Support Group Transcript

Support Group, Meeting 1: Beginning

1. Valerie / Well, hi everybody! I am so glad to see you. Umm…You must have seen the poster that was hanging up in the community center that said that we were thinking about starting a group and wanted to see if there was any interest, and I am the person who generally works with groups here at the center. I like working with groups, so I am really excited about this, and I think it was gutsy for all of you to come. You do not know me or what’s going to happen. So today we’re just going to talk a little, get acquainted a little bit, and talk about what kind of group we want this to be. This is your group.
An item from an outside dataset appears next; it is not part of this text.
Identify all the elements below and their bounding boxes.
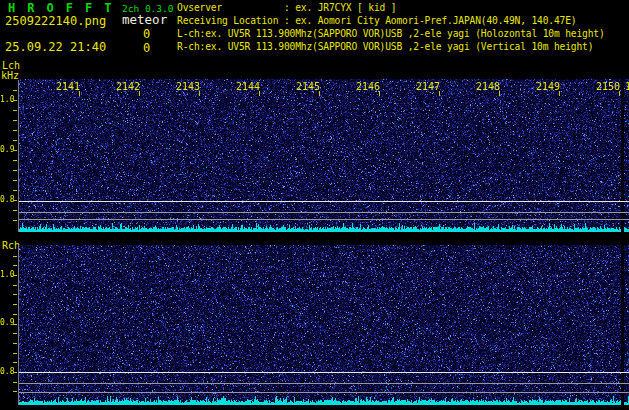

We said on the flyer that this is a group for moms who have little kids and rarely get a break. It’s pretty tiring and exhausting. So we thought maybe this is a service that we could offer.
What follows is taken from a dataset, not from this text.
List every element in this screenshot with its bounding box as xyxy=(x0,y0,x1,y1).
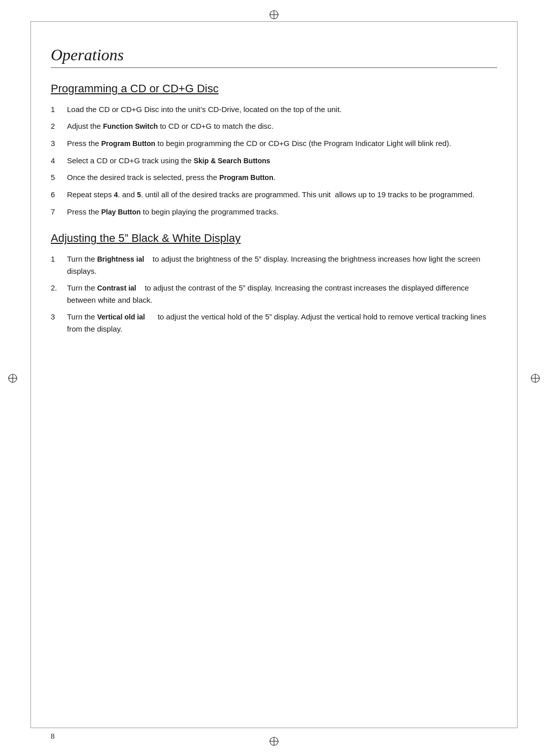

The kids are all next door in the child care room. That’s a bigger room.
So we got the smaller room, but it’s big enough for us I think.
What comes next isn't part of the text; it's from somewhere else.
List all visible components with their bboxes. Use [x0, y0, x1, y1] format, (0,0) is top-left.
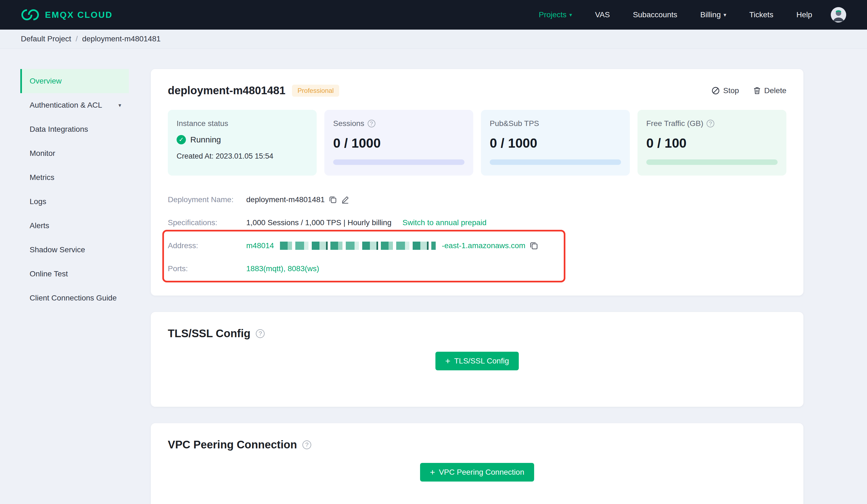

So any questions just as we begin?
Christy / I am so glad that you have this group. I never have anyone to talk to, no one.
2. Valerie / Well neat.
Christy / Aren’t you guys glad?
Several Group Members / Mmmmmmm
3. Valerie / Well, you know for the first group, folks are kinda unsure. It is neat to talk to people. I like that and I’m glad that you do, too, but we don’t know each other, and so it takes a little while just to get acquainted and begin to feel comfortable. Some of you are probably even deciding if you want to be in this group or not. But at least you have the guts to come the first time and try it out.
Karen / Now you said this was a mom’s group. I’m a grandma, and I’m raising my grandkids. Do I …is that ok that I come to this group?
4. Valerie / Yes! Well, it’s for people who are raising kids, and you’re sure doing that, right?
Karen / Yeah.
5. Valerie / All right, we’re going to meet for an hour here in this room and if we decide to continue, we’ll continue meeting for an hour in this room, all right?
So let’s do some getting acquainted. You know my name is Valerie Chang. You saw that on the flier. Personally, I prefer first names. You can decide if you don’t prefer first names. If you’d rather that I use your last name, you can let me know, but you’re welcome to call me “Valerie” or even “Val.” A lotta people call me “Val.”
So, I want us to do a “get acquainted” exercise. It’s pretty easy.
I can see you look a little doubtful.
I know you don’t know each other. So there’s two things you’re going to do. First, you’re going to make your own name tag, ok? And we have some magic markers, and I’ve got one, too. And then I want the three people over here to talk together. And then I want you three to talk together. Just find out first names so you can introduce one another and share something about what you hope to get out of this group.
Maybe you’re not sure, but if the group went well, what would you want to get out of it?
Okay, does that sound all right to everybody?
Christy / I’m ready!
6. Valerie / All right, grab your colors. Guess I’m left with brown.
In the next few minutes, group members talk together.
7. Valerie / You guys ready? You guys ready?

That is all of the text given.